The task:
All lines from the one containing "и как настроить так, чтобы она окупалась." through the final line of the listing below are to be retyped exactly; nothing else goes in the result.
(Data records)
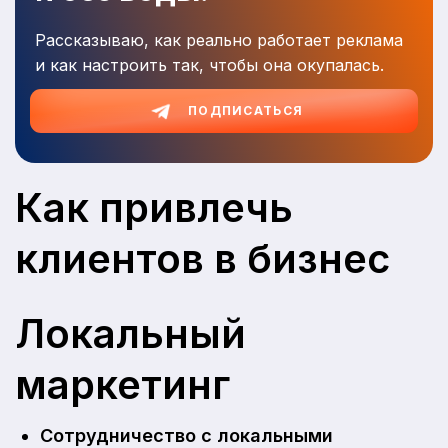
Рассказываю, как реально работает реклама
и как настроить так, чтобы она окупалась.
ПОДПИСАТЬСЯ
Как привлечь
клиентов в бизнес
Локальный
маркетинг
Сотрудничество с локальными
(End Data records)
Task output:
и как настроить так, чтобы она окупалась.
ПОДПИСАТЬСЯ
Как привлечь
клиентов в бизнес
Локальный
маркетинг
Сотрудничество с локальными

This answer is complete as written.